Una nuova procedura mininvasiva per trattare la fibrillazione atriale è stata introdotta a San Giovanni Rotondo. L'intervento mira a escludere l'auricola sinistra del cuore, riducendo il rischio di ictus.

Nuova tecnica per la fibrillazione atriale

L'ospedale Casa Sollievo della Sofferenza di San Giovanni Rotondo ha implementato una tecnica innovativa. Questa procedura è pensata per escludere l'auricola sinistra del cuore. Il team di Cardiochirurgia del centro ha già trattato con successo otto pazienti.

Tra i pazienti trattati, sei provengono dalla Puglia. Altri due sono originari della Calabria e della Campania. L'intervento è stato eseguito negli ultimi mesi. La nuova metodologia promette risultati incoraggianti.

Intervento rapido e dimissioni anticipate

La tecnica impiegata è nota come clippaggio esterno. Si tratta di un intervento chirurgico di breve durata. La procedura dura circa 30 minuti. Richiede un'incisione cutanea minima, di soli 3 centimetri.

Uno dei vantaggi principali è la rapidità del recupero. I pazienti possono essere dimessi già nella prima giornata post-operatoria. Questo riduce significativamente i tempi di degenza ospedaliera.

Comprendere la fibrillazione atriale

La fibrillazione atriale è un disturbo serio del ritmo cardiaco. Questo provoca un battito irregolare e accelerato. Con il tempo, può compromettere la capacità contrattile del cuore. Ciò può portare allo scompenso cardiaco.

Inoltre, la fibrillazione atriale rappresenta una delle cause più comuni di ictus. La gestione efficace di questa condizione è cruciale per la salute del paziente. La nuova tecnica offre una speranza concreta.

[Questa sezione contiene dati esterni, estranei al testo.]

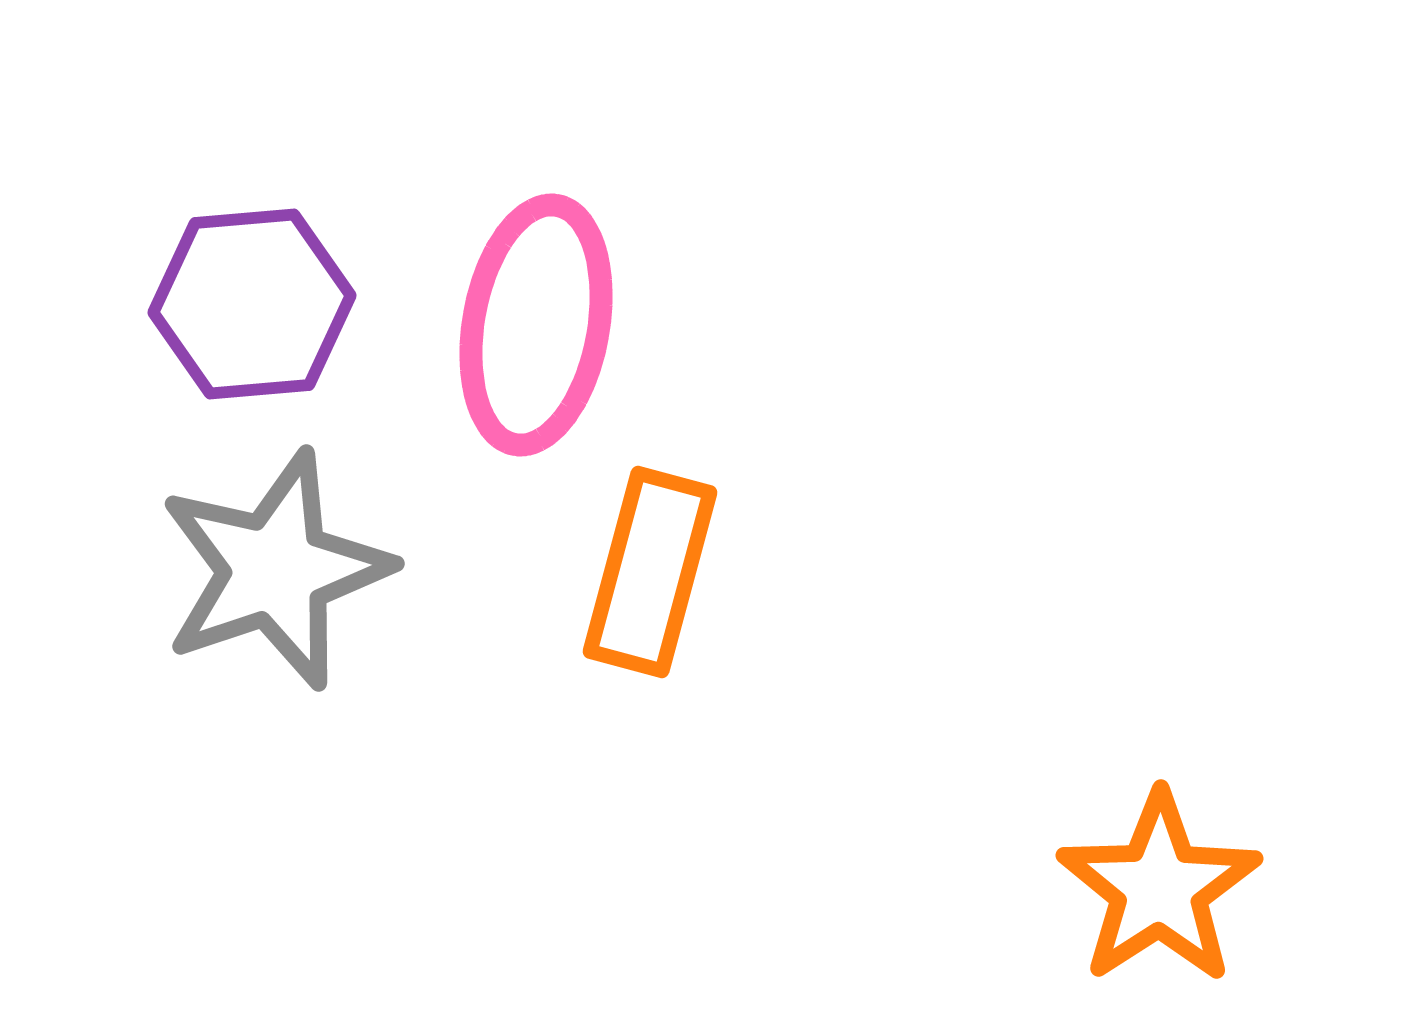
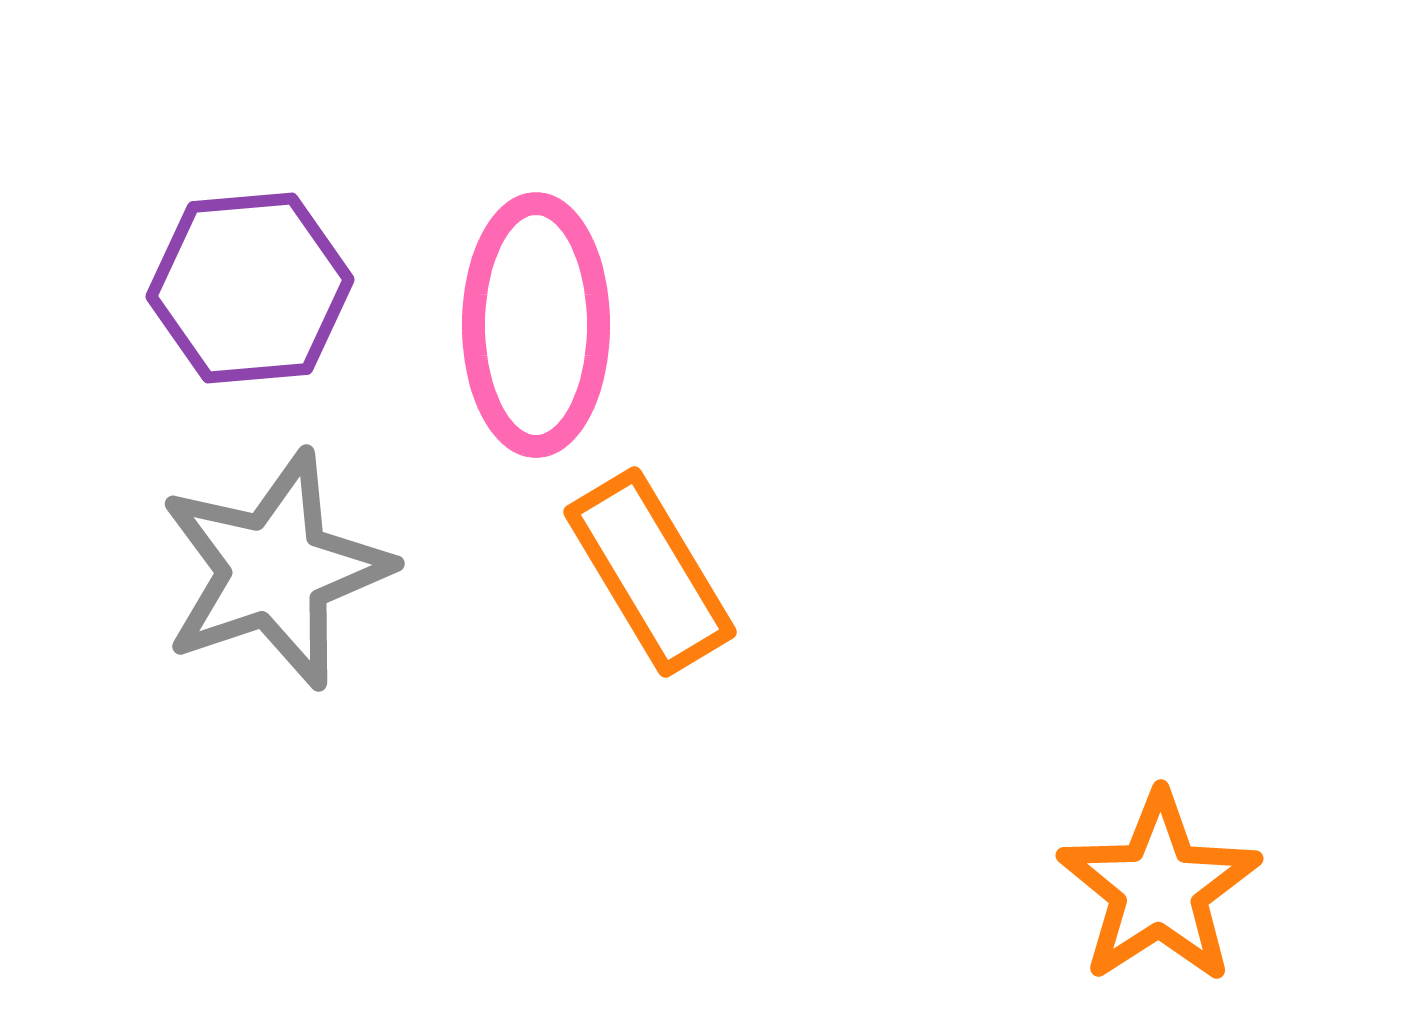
purple hexagon: moved 2 px left, 16 px up
pink ellipse: rotated 10 degrees counterclockwise
orange rectangle: rotated 46 degrees counterclockwise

Dettagli sulla procedura di clippaggio

Il clippaggio esterno utilizza un dispositivo specifico. Questo strumento assomiglia a una molletta. Viene posizionato con precisione attorno all'auricola sinistra. L'obiettivo è escluderla dal circolo sanguigno. Lo sottolinea il cardiochirurgo Maurizio Braccio.

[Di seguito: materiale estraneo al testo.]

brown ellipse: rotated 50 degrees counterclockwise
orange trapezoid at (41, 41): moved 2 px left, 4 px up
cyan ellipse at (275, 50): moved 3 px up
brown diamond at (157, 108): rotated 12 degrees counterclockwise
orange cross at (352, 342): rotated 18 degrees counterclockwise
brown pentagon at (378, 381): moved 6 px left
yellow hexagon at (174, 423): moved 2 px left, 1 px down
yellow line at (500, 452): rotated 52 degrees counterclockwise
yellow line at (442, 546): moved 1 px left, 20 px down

Il dottor Braccio, insieme a Mauro Cassese, ha contribuito alla riapertura dell'unità di Cardiochirurgia. Questo avvenne dieci anni fa a San Giovanni Rotondo. Il loro impegno ha permesso l'introduzione di queste cure avanzate.

Un percorso diagnostico-terapeutico completo

La nuova metodologia si integra in un percorso di cura completo. Questo include esami preliminari come l'ecografia transesofagea. Viene utilizzata anche la Tac per studiare l'anatomia dell'auricola. Lo afferma Mauro Cassese, attuale direttore dell'Unità.

Questa procedura si affianca ad altre metodiche esistenti. Sono disponibili diverse opzioni per trattare la fibrillazione atriale. Tra queste figurano anche le tecniche di elettrofisiologia. L'ospedale offre così un ventaglio completo di soluzioni terapeutiche.